> _RECORDS FOR THE TASK_

"""

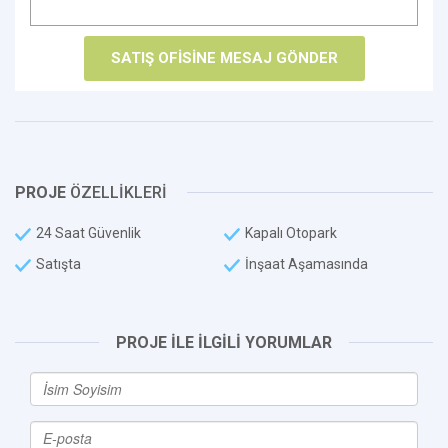
PROJE
ÖZELLİKLERİ
24 Saat Güvenlik
Kapalı Otopark
Satışta
İnşaat Aşamasında
PROJE İLE İLGİLİ YORUMLAR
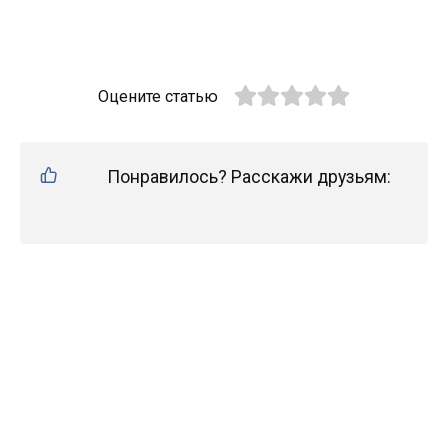
Оцените статью
Понравилось? Расскажи друзьям:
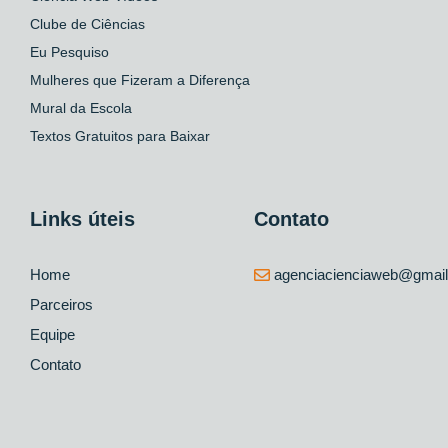
Clube de Ciências
Eu Pesquiso
Mulheres que Fizeram a Diferença
Mural da Escola
Textos Gratuitos para Baixar
Links úteis
Contato
Home
agenciacienciaweb@gmai
Parceiros
Equipe
Contato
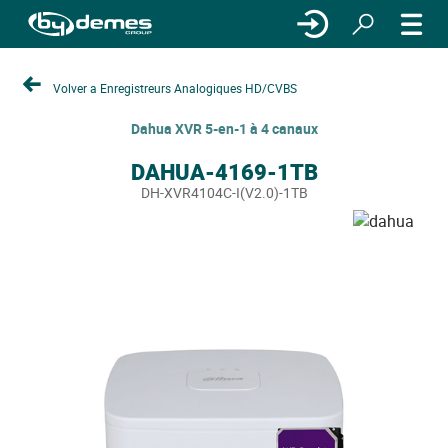
Volver a Enregistreurs Analogiques HD/CVBS
Dahua XVR 5-en-1 à 4 canaux
DAHUA-4169-1TB
DH-XVR4104C-I(V2.0)-1TB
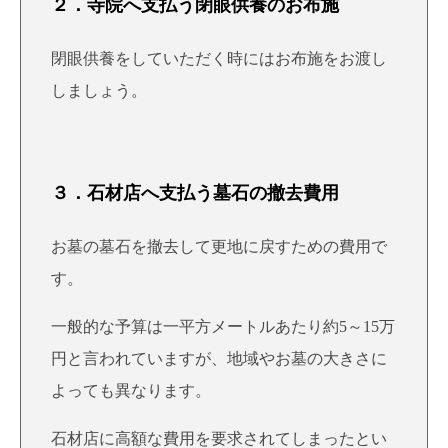
２．寺院へ支払う閉眼供養のお布施
閉眼供養をしていただく時にはお布施をお渡し
しましょう。
３．石材店へ支払う墓石の撤去費用
お墓の墓石を撤去して更地に戻すための費用で
す。
一般的な予算は一平方メートルあたり約5～15万
円と言われていますが、地域やお墓の大きさに
よっても異なります。
石材店に高額な費用を要求されてしまったとい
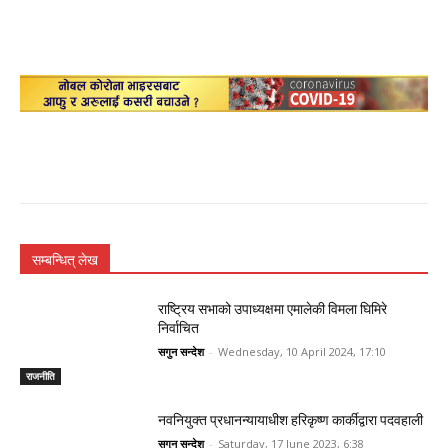
सम्बन्धित् लेख
राष्ट्रिय सभाको उपाध्यक्षमा एमालेकी विमला घिमिरे
निर्वाचित
सगुन सन्देश
-
Wednesday, 10 April 2024, 17:10
राजनीति
नवनियुक्त प्रधानन्यायाधीश हरिकृष्ण कार्कीद्वारा पदवहाली
सगुन सन्देश
-
Saturday, 17 June 2023, 6:38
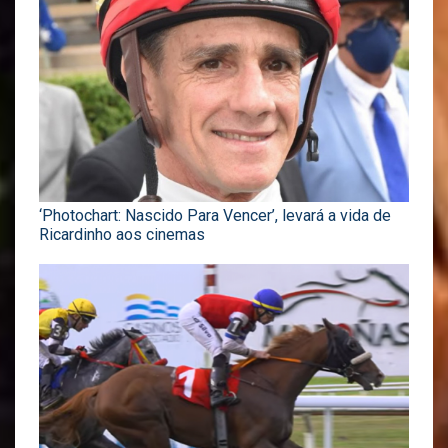
‘Photochart: Nascido Para Vencer’, levará a vida de
Ricardinho aos cinemas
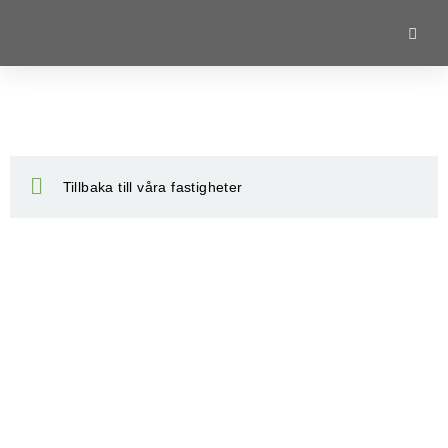
Tillbaka till våra fastigheter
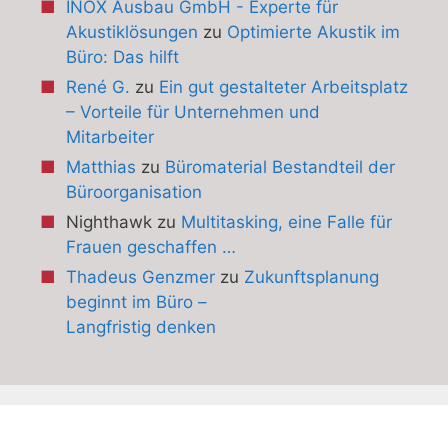
INOX Ausbau GmbH - Experte für
Akustiklösungen
zu
Optimierte Akustik im
Büro: Das hilft
René G.
zu
Ein gut gestalteter Arbeitsplatz
– Vorteile für Unternehmen und
Mitarbeiter
Matthias
zu
Büromaterial Bestandteil der
Büroorganisation
Nighthawk
zu
Multitasking, eine Falle für
Frauen geschaffen …
Thadeus Genzmer
zu
Zukunftsplanung
beginnt im Büro –
Langfristig denken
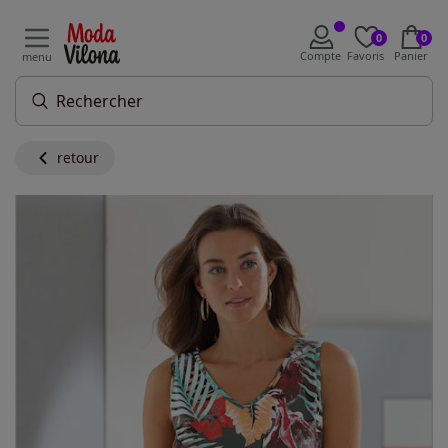
0
0
Compte
Favoris
Panier
menu
retour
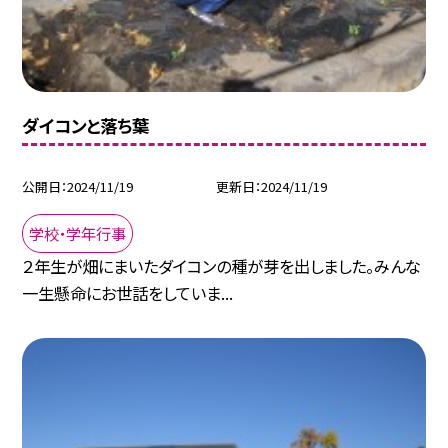
ダイコンと落ち葉
公開日
2024/11/19
更新日
2024/11/19
学校・学年行事
２年生が畑にまいたダイコンの種が芽を出しました。みんな
一生懸命にお世話をしていま...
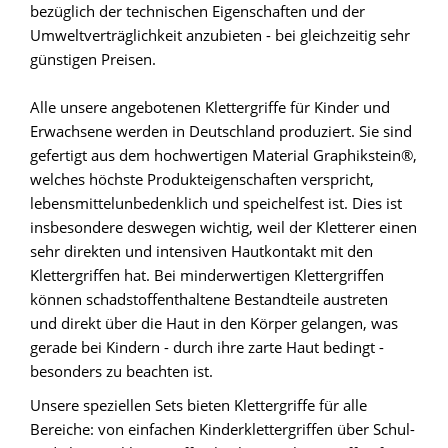
bezüglich der technischen Eigenschaften und der
Umweltverträglichkeit anzubieten - bei gleichzeitig sehr
günstigen Preisen.
Alle unsere angebotenen Klettergriffe für Kinder und
Erwachsene werden in Deutschland produziert. Sie sind
gefertigt aus dem hochwertigen Material Graphikstein®,
welches höchste Produkteigenschaften verspricht,
lebensmittelunbedenklich und speichelfest ist. Dies ist
insbesondere deswegen wichtig, weil der Kletterer einen
sehr direkten und intensiven Hautkontakt mit den
Klettergriffen hat. Bei minderwertigen Klettergriffen
können schadstoffenthaltene Bestandteile austreten
und direkt über die Haut in den Körper gelangen, was
gerade bei Kindern - durch ihre zarte Haut bedingt -
besonders zu beachten ist.
Unsere speziellen Sets bieten Klettergriffe für alle
Bereiche: von einfachen Kinderklettergriffen über Schul-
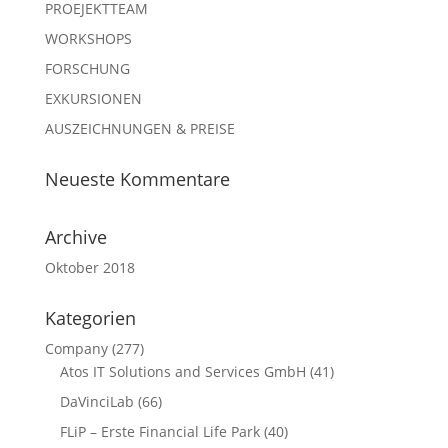
PROEJEKTTEAM
WORKSHOPS
FORSCHUNG
EXKURSIONEN
AUSZEICHNUNGEN & PREISE
Neueste Kommentare
Archive
Oktober 2018
Kategorien
Company
(277)
Atos IT Solutions and Services GmbH
(41)
DaVinciLab
(66)
FLiP – Erste Financial Life Park
(40)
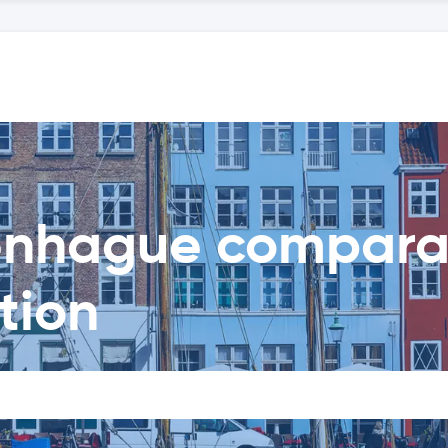
enhague compara
tion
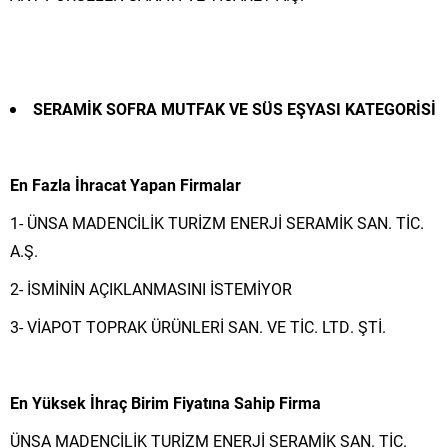
SERAMİK SOFRA MUTFAK VE SÜS EŞYASI KATEGORİSİ
En Fazla İhracat Yapan Firmalar
1- ÜNSA MADENCİLİK TURİZM ENERJİ SERAMİK SAN. TİC.
A.Ş.
2- İSMİNİN AÇIKLANMASINI İSTEMİYOR
3- VİAPOT TOPRAK ÜRÜNLERİ SAN. VE TİC. LTD. ŞTİ.
En Yüksek İhraç Birim Fiyatına Sahip Firma
ÜNSA MADENCİLİK TURİZM ENERJİ SERAMİK SAN. TİC.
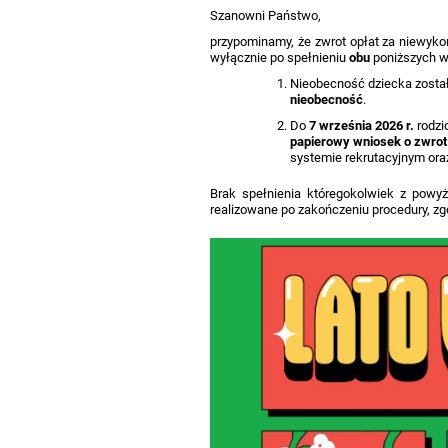
Szanowni Państwo,
przypominamy, że zwrot opłat za niewyko
wyłącznie po spełnieniu
obu
poniższych 
Nieobecność dziecka zosta
nieobecność
.
Do
7 września 2026 r.
rodzi
papierowy wniosek o zwrot 
systemie rekrutacyjnym ora
Brak spełnienia któregokolwiek z powy
realizowane po zakończeniu procedury, z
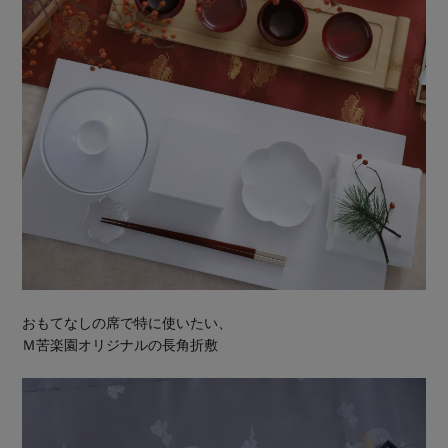
おもてなしの席で特に使いたい、
Ｍ苦楽園オリジナルの長角折敷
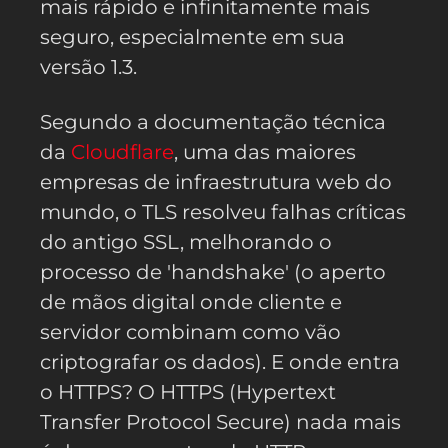
mais rápido e infinitamente mais
seguro, especialmente em sua
versão 1.3.
Segundo a documentação técnica
da
Cloudflare
, uma das maiores
empresas de infraestrutura web do
mundo, o TLS resolveu falhas críticas
do antigo SSL, melhorando o
processo de 'handshake' (o aperto
de mãos digital onde cliente e
servidor combinam como vão
criptografar os dados). E onde entra
o HTTPS? O HTTPS (Hypertext
Transfer Protocol Secure) nada mais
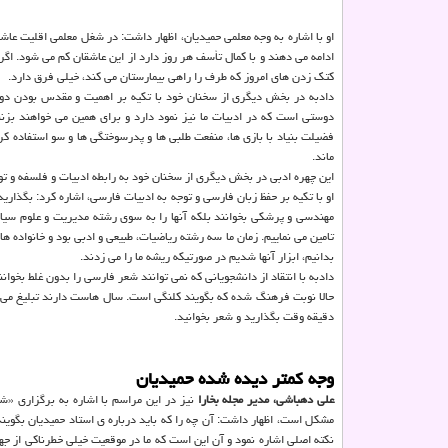
او با اشاره به وجه معلمی حمیدیان، اظهار داشت: در شغل معلمی اقلیت عاش
ادامه می دهند و با کمال تأسف هر روز دارد از این عاشقان کم می شود. اگر
کتک زدن های امروز که طرف را راهی بیمارستان می کند، خیلی فرق دارد.
دادبه در بخش دیگری از سخنان خود با تکیه بر اهمیت و مقدس بودن د
دوستی است که در ادبیات ما نیز نمود دارد و برای همین می خواهند بزنن
فضیلت بنیاد با بازی ها، منفعت طلبی ها و پدرسوختگی ها و سو استفاده 
ماند.
این چهره ادبی در بخش دیگری از سخنان خود به رابطه ادبیات و فلسفه و تو
او با تکیه بر حفظ زبان فارسی و توجه به ادبیات فارسی، اشاره کرد: بگذار
مهندسی و پرشکی بخوانند بلکه آنها را به سوی رشته مدیریت و علوم سیاس
تامین می نماییم. زمان ما سه رشته ریاضیات، طبیعی و ادبی بود و خانواده ه
بدانیم، ابزار آنها شدیم در صورتیکه ریشه ما را می زدند.
حالا نوبت فرهنگ شده که بگویند کلنگی است. سال هاست دارند تبلیغ می کن
دقیقه وقت بگذارید و شعر بخوانید.
وجه کمتر دیده شده حمیدیان
علی دهباشی، مدیر مجله بخارا
نیز در این مراسم با اشاره به برگزاری «ش
مشکل است، اظهار داشت: آن چه را که باید درباره ی استاد حمیدیان بگویند
نکته اصلی اشاره نمود و آن این است که ما در موقعیت خیلی خطرناکی از جه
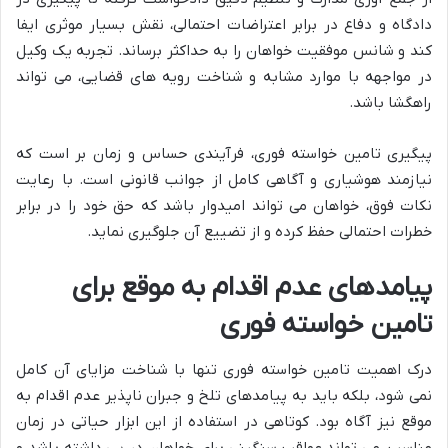
دادگاه و دفاع در برابر اعتراضات احتمالی، نقش بسیار موثری ایفا
کند و شانس موفقیت خواهان را به حداکثر برساند. تجربه یک وکیل
در مواجهه با موارد مشابه و شناخت رویه های قضایی، می تواند
راهگشا باشد.
پیگیری تامین خواسته فوری، فرآیندی حساس و زمان بر است که
نیازمند هوشیاری و آگاهی کامل از جوانب قانونی است. با رعایت
نکات فوق، خواهان می تواند امیدوار باشد که حق خود را در برابر
خطرات احتمالی حفظ کرده و از تضییع آن جلوگیری نماید.
پیامدهای عدم اقدام به موقع برای
تامین خواسته فوری
درک اهمیت تامین خواسته فوری تنها با شناخت مزایای آن کامل
نمی شود، بلکه باید به پیامدهای تلخ و جبران ناپذیر عدم اقدام به
موقع نیز آگاه بود. کوتاهی در استفاده از این ابزار حیاتی در زمان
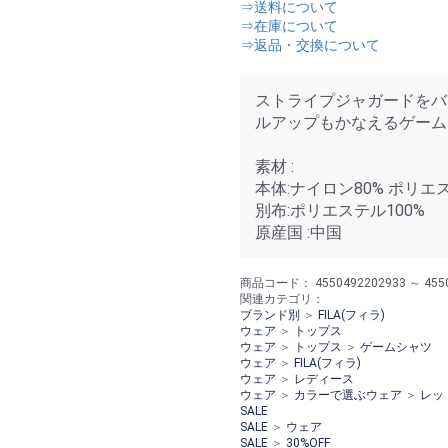
⇒送料について
⇒在庫について
⇒返品・交換について
ストライプジャガードをバ
ルアップもかなえるゲーム
素材 :
本体:ナイロン80% ポリエ
別布:ポリエステル100%
原産国 :中国
商品コード：
4550492202933 ～ 455
関連カテゴリ：
ブランド別
＞
FILA(フィラ)
ウェア
＞
トップス
ウェア
＞
トップス
＞
ゲームシャツ
ウェア
＞
FILA(フィラ)
ウェア
＞
レディース
ウェア
＞
カラーで選ぶウェア
＞
レッ
SALE
SALE
＞
ウェア
SALE
＞
30%OFF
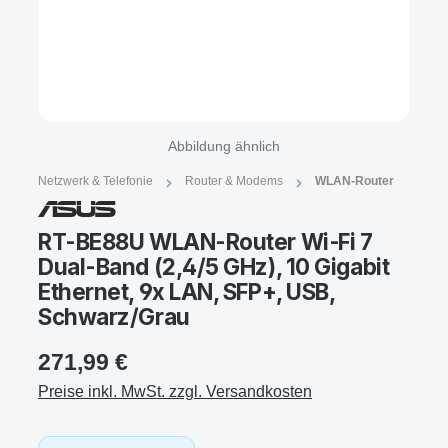
Abbildung ähnlich
Netzwerk & Telefonie
Router & Modems
WLAN-Router
RT-BE88U WLAN-Router Wi‑Fi 7
Dual-Band (2,4/5 GHz), 10 Gigabit
Ethernet, 9x LAN, SFP+, USB,
Schwarz/Grau
271,99 €
Preise inkl. MwSt. zzgl. Versandkosten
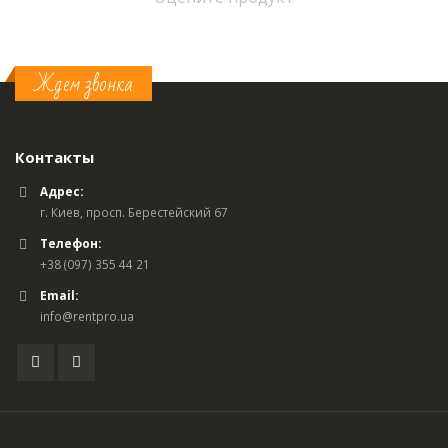
Ждем звонка
Контакты
Адрес:
г. Киев, просп. Берестейский 67
Телефон:
+38 (097) 355 44 21
Email:
info@rentpro.ua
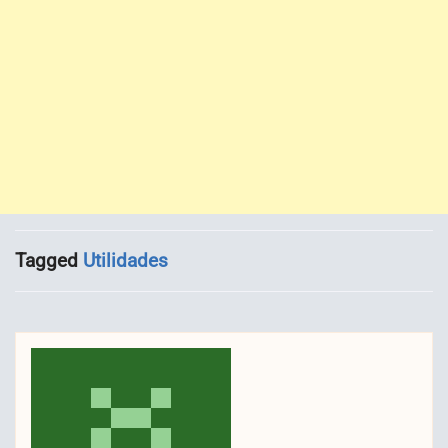
Tagged
Utilidades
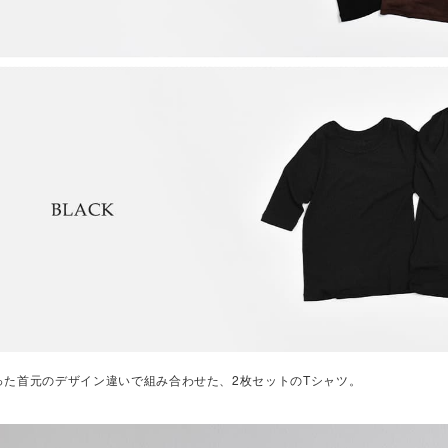
った首元のデザイン違いで組み合わせた、2枚セットのTシャツ。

"""

In the records above, find the line with "processo de 'handshake' (o aperto" and the line with "او با اشاره". Write out exactly those lines and every one between, with no pictures and no other lines.

processo de 'handshake' (o aperto
de mãos digital onde cliente e
servidor combinam como vão
criptografar os dados). E onde entra
o HTTPS? O HTTPS (Hypertext
Transfer Protocol Secure) nada mais
او با اشاره به وجه معلمی حمیدیان، اظهار داشت: در شغل معلمی اقلیت عاش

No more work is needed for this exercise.